En esta lógica estatista (como lo venimos señalando hace más de 10 años), la persona o el ciudadano pasan a ser tan solo una pieza sacrificable dentro del engranaje de la maquinaria estatal, cada vez más ahogado por un Estado que –identificándose con el gobierno-, busca acallar toda discusión sobre las materias de interés público. Eso es el régimen iniciado por Hugo Chávez y continuado por el tirano de Nicolás Maduro. Eso ya no es Estado, menos aún subsidiario, sino simplemente estatismo. Como lo ha señalado magistralmente el destacado pensador de izquierda Fernando Mires, Venezuela ha asistido a una toma del poder, pero no del pueblo hacia el Estado sino del Estado hacia el pueblo, “lo que ha tenido lugar en la Venezuela de Chávez no es más que el progresivo secuestro de la sociedad por parte de una oligarquía estatal”. ¿Tiene algún sentido hablar de dignidad de la persona o de libertades individuales en esta visión del Estado? Ciertamente no, y los ejemplos están a la vista con el régimen cruento y dictatorial de Nicolás Maduro. ¿Esto es lo que queremos para Chile? Si la respuesta es NO, no se puede eliminar el principio de subsidiariedad y seguir hablando de democracia.

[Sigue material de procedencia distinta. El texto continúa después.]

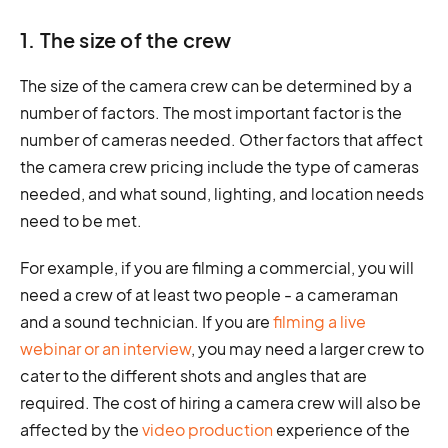
1. The size of the crew
The size of the camera crew can be determined by a
number of factors. The most important factor is the
number of cameras needed. Other factors that affect
the camera crew pricing include the type of cameras
needed, and what sound, lighting, and location needs
need to be met.
For example, if you are filming a commercial, you will
need a crew of at least two people - a cameraman
and a sound technician. If you are
filming a live
webinar or an interview
, you may need a larger crew to
cater to the different shots and angles that are
required. The cost of hiring a camera crew will also be
affected by the
video production
experience of the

Este es el gran dilema que enfrenta hoy la sociedad chilena: ¿colocamos a la persona al centro de la política y la democracia o colocamos al Estado? La izquierda no democrática lo tiene claro. Este es el sentido estratégico de colocar el tema constitucional como el problema central para la estabilidad política y la equidad social del país. De este modo, la elaboración de una nueva Constitución que excluya al “Estado subsidiario”, ha pasado a ser mediante un hábil manejo propagandístico fundado en la mentira y el engaño (Joseph Goebbels los aplaudiría de pie tomado de la mano con Antonio Gramsci), el nuevo “Mesías” que permitiría a Chile salir de su miserable existencia. Cualquier observador imparcial, pensaría que estamos hablando de la Venezuela de Maduro, con su crisis humanitaria, sin derechos humanos y sin democracia. Como decía Adolf Hitler: “una propaganda hábil y perseverante acaba por llevar a los pueblos a creer que el cielo no es en el fondo más que un infierno, y que, por el contrario, la más miserable de las existencias es un paraíso en su libro” (Mein Kampf). Parafraseando las palabras desquiciadas del Führer, la izquierda extrema quiere hacernos creer que Chile es un infierno, y que, por el contrario, Venezuela es un paraíso.

Esperemos que quienes creemos en la democracia, es decir, en una sociedad de hombres y mujeres libres, en una sociedad de derechos, pero también de deberes, en la igualdad, el pluralismo y la justicia social, pero sobre todo en la convivencia pacífica, que es el otro nombre del bien común (Agustín de Hipona, Tomás de Aquino), podamos salir de la encrucijada donde nos han instalado las minorías violentas y la inoperancia de un gobierno que ha llegado siempre tarde a las grandes citas de la historia presente. El tiempo nos dará la respuesta.